Copy all records verbatim, images excluded.

(DATA FOR THIS TASK begins)

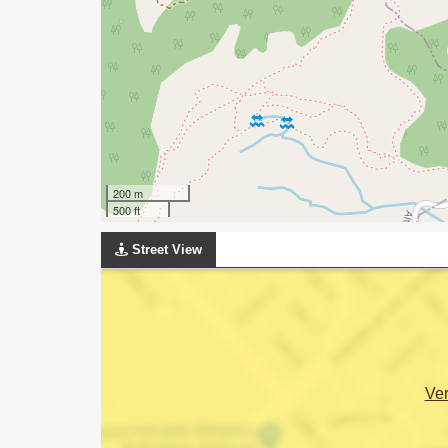
200 m
500 ft
Street View
Ve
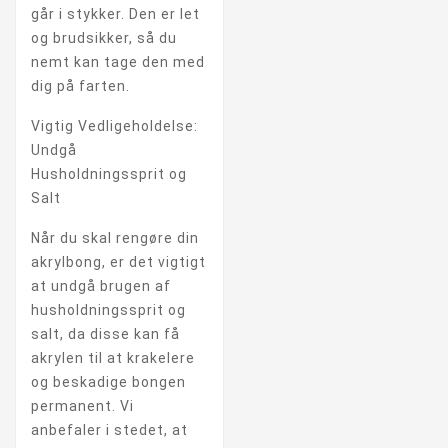
går i stykker. Den er let
og brudsikker, så du
nemt kan tage den med
dig på farten.
Vigtig Vedligeholdelse:
Undgå
Husholdningssprit og
Salt
Når du skal rengøre din
akrylbong, er det vigtigt
at undgå brugen af
husholdningssprit og
salt, da disse kan få
akrylen til at krakelere
og beskadige bongen
permanent. Vi
anbefaler i stedet, at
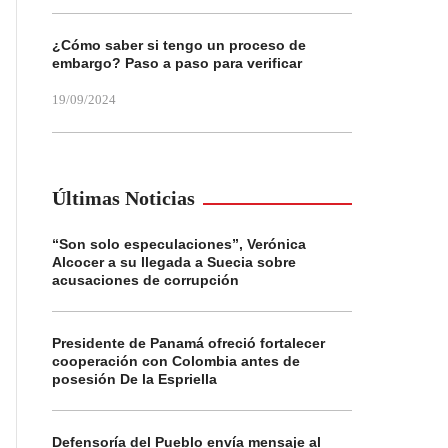
¿Cómo saber si tengo un proceso de
embargo? Paso a paso para verificar
19/09/2024
Últimas Noticias
“Son solo especulaciones”, Verónica
Alcocer a su llegada a Suecia sobre
acusaciones de corrupción
Presidente de Panamá ofreció fortalecer
cooperación con Colombia antes de
posesión De la Espriella
Defensoría del Pueblo envía mensaje al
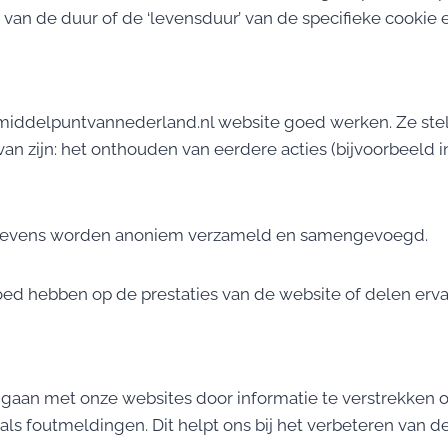
n van de duur of de ‘levensduur’ van de specifieke cookie 
 middelpuntvannederland.nl website goed werken. Ze stell
van zijn: het onthouden van eerdere acties (bijvoorbeeld i
e gegevens worden anoniem verzameld en samengevoegd.
loed hebben op de prestaties van de website of delen erva
aan met onze websites door informatie te verstrekken o
 foutmeldingen. Dit helpt ons bij het verbeteren van de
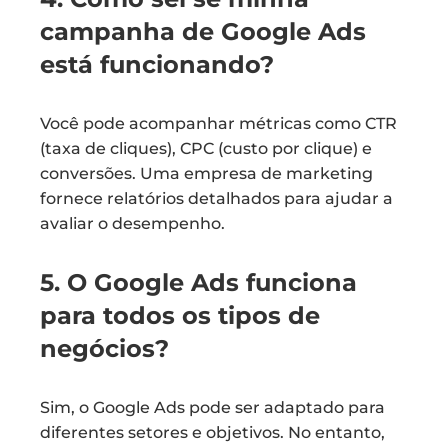
campanha de Google Ads
está funcionando?
Você pode acompanhar métricas como CTR
(taxa de cliques), CPC (custo por clique) e
conversões. Uma empresa de marketing
fornece relatórios detalhados para ajudar a
avaliar o desempenho.
5. O Google Ads funciona
para todos os tipos de
negócios?
Sim, o Google Ads pode ser adaptado para
diferentes setores e objetivos. No entanto,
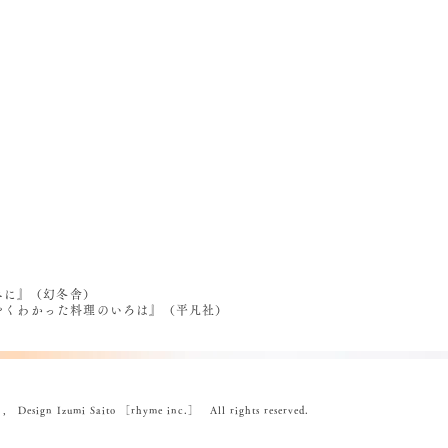
べに』（幻冬舎）
うやくわかった料理のいろは』（平凡社）
ign Izumi Saito ［rhyme inc.］ All rights reserved.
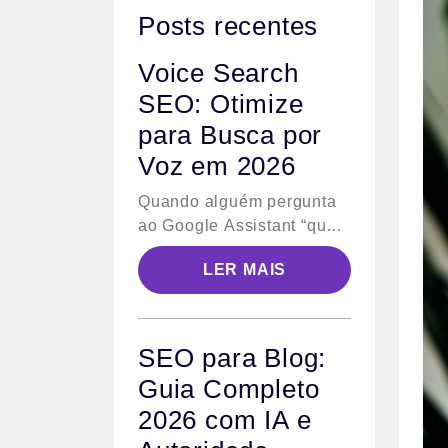
Posts recentes
Voice Search
SEO: Otimize
para Busca por
Voz em 2026
Quando alguém pergunta
ao Google Assistant “qual
a melhor agência de SEO
LER MAIS
em Goiânia”, o algoritmo
não retorna dez links azuis
— ele lê uma única
resposta em voz alta. Esse
SEO para Blog:
comportamento define o
Guia Completo
desafio central do voice
2026 com IA e
search SEO: não basta
ranquear na primeira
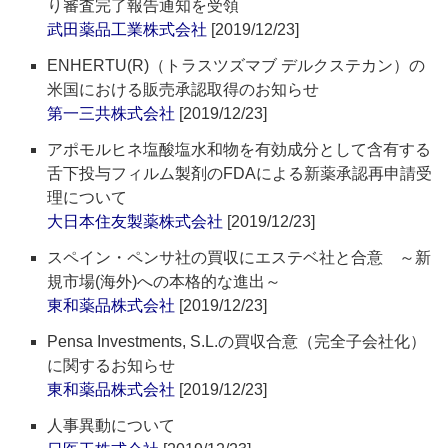
り審査完了報告通知を受領
武田薬品工業株式会社
[2019/12/23]
ENHERTU(R)（トラスツズマブ デルクステカン）の
米国における販売承認取得のお知らせ
第一三共株式会社
[2019/12/23]
アポモルヒネ塩酸塩水和物を有効成分として含有する
舌下投与フィルム製剤のFDAによる新薬承認再申請受
理について
大日本住友製薬株式会社
[2019/12/23]
スペイン・ペンサ社の買収にエステベ社と合意 ～新
規市場(海外)への本格的な進出～
東和薬品株式会社
[2019/12/23]
Pensa Investments, S.L.の買収合意（完全子会社化）
に関するお知らせ
東和薬品株式会社
[2019/12/23]
人事異動について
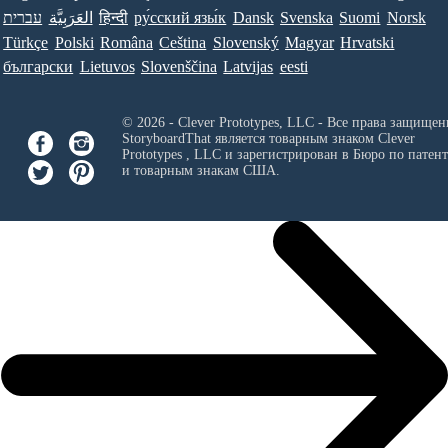
עברית
العَرَبِيَّة
हिन्दी
ру́сский язы́к
Dansk
Svenska
Suomi
Norsk
Türkçe
Polski
Româna
Ceština
Slovenský
Magyar
Hrvatski
български
Lietuvos
Slovenščina
Latvijas
eesti
© 2026 - Clever Prototypes, LLC - Все права защищен
StoryboardThat является товарным знаком
Clever
Prototypes , LLC
и зарегистрирован в Бюро по патен
и товарным знакам США.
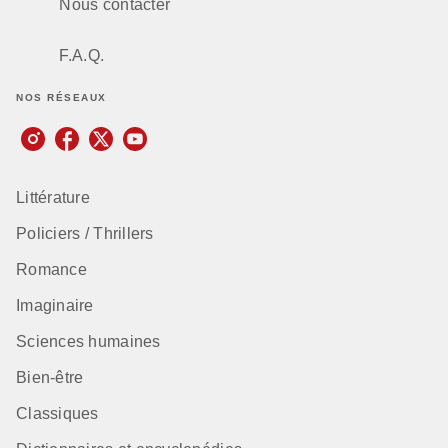
Nous contacter
F.A.Q.
NOS RÉSEAUX
Littérature
Policiers / Thrillers
Romance
Imaginaire
Sciences humaines
Bien-être
Classiques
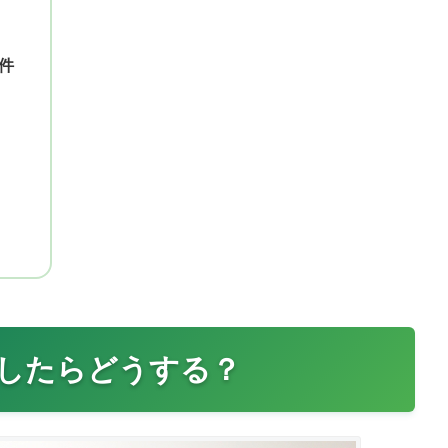
件
したらどうする？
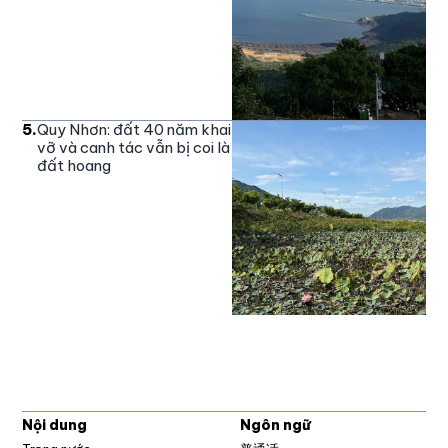
5
.
Quy Nhơn: đất 40 năm khai
vỡ và canh tác vẫn bị coi là
đất hoang
Nội dung
Ngôn ngữ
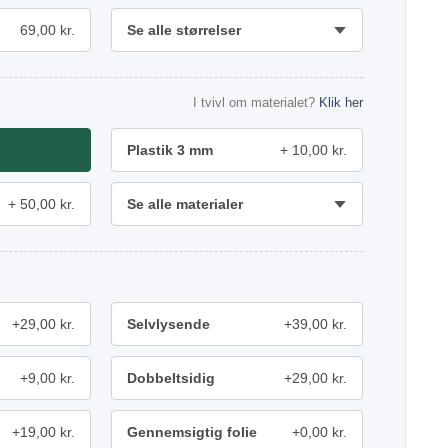
69,00 kr.
Se alle størrelser
I tvivl om materialet?
Klik her
Plastik 3 mm
10,00 kr.
50,00 kr.
Se alle materialer
+29,00 kr.
Selvlysende
+39,00 kr.
+9,00 kr.
Dobbeltsidig
+29,00 kr.
+19,00 kr.
Gennemsigtig folie
+0,00 kr.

(DATA FOR THIS TASK ends)

EXERCISE RESPONSE ::
200 m
500 ft
Street View
Ve
går i stykker. Den er let
og brudsikker, så du
nemt kan tage den med
dig på farten.
Vigtig Vedligeholdelse:
Undgå
Husholdningssprit og
Salt
Når du skal rengøre din
akrylbong, er det vigtigt
at undgå brugen af
husholdningssprit og
salt, da disse kan få
akrylen til at krakelere
og beskadige bongen
permanent. Vi
anbefaler i stedet, at
¿Cómo saber si tengo un proceso de
embargo? Paso a paso para verificar
19/09/2024
Últimas Noticias
“Son solo especulaciones”, Verónica
Alcocer a su llegada a Suecia sobre
acusaciones de corrupción
Presidente de Panamá ofreció fortalecer
cooperación con Colombia antes de
posesión De la Espriella
Defensoría del Pueblo envía mensaje al
n van de duur of de ‘levensduur’ van de specifieke cookie 
 middelpuntvannederland.nl website goed werken. Ze stell
van zijn: het onthouden van eerdere acties (bijvoorbeeld i
e gegevens worden anoniem verzameld en samengevoegd.
loed hebben op de prestaties van de website of delen erva
aan met onze websites door informatie te verstrekken o
 foutmeldingen. Dit helpt ons bij het verbeteren van de
campanha de Google Ads
está funcionando?
Você pode acompanhar métricas como CTR
(taxa de cliques), CPC (custo por clique) e
conversões. Uma empresa de marketing
fornece relatórios detalhados para ajudar a
avaliar o desempenho.
5. O Google Ads funciona
para todos os tipos de
negócios?
Sim, o Google Ads pode ser adaptado para
diferentes setores e objetivos. No entanto,
べに』（幻冬舎）
うやくわかった料理のいろは』（平凡社）
ign Izumi Saito ［rhyme inc.］ All rights reserved.
Posts recentes
Voice Search
SEO: Otimize
para Busca por
Voz em 2026
Quando alguém pergunta
ao Google Assistant “qual
a melhor agência de SEO
LER MAIS
em Goiânia”, o algoritmo
não retorna dez links azuis
— ele lê uma única
resposta em voz alta. Esse
SEO para Blog:
comportamento define o
Guia Completo
desafio central do voice
2026 com IA e
search SEO: não basta
ranquear na primeira
り審査完了報告通知を受領
武田薬品工業株式会社
[2019/12/23]
ENHERTU(R)（トラスツズマブ デルクステカン）の
米国における販売承認取得のお知らせ
第一三共株式会社
[2019/12/23]
アポモルヒネ塩酸塩水和物を有効成分として含有する
舌下投与フィルム製剤のFDAによる新薬承認再申請受
理について
大日本住友製薬株式会社
[2019/12/23]
スペイン・ペンサ社の買収にエステベ社と合意 ～新
規市場(海外)への本格的な進出～
東和薬品株式会社
[2019/12/23]
Pensa Investments, S.L.の買収合意（完全子会社化）
に関するお知らせ
東和薬品株式会社
[2019/12/23]
人事異動について
עברית
العَرَبِيَّة
हिन्दी
ру́сский язы́к
Dansk
Svenska
Suomi
Norsk
Türkçe
Polski
Româna
Ceština
Slovenský
Magyar
Hrvatski
български
Lietuvos
Slovenščina
Latvijas
eesti
© 2026 - Clever Prototypes, LLC - Все права защищен
StoryboardThat является товарным знаком
Clever
Prototypes , LLC
и зарегистрирован в Бюро по патен
и товарным знакам США.
Nous contacter
F.A.Q.
NOS RÉSEAUX
Littérature
Policiers / Thrillers
Romance
Imaginaire
Sciences humaines
Bien-être
Classiques
件
したらどうする？
5
.
Quy Nhơn: đất 40 năm khai
vỡ và canh tác vẫn bị coi là
đất hoang
Nội dung
Ngôn ngữ
69,00 kr.
Se alle størrelser
I tvivl om materialet?
Klik her
Plastik 3 mm
10,00 kr.
50,00 kr.
Se alle materialer
+29,00 kr.
Selvlysende
+39,00 kr.
+9,00 kr.
Dobbeltsidig
+29,00 kr.
+19,00 kr.
Gennemsigtig folie
+0,00 kr.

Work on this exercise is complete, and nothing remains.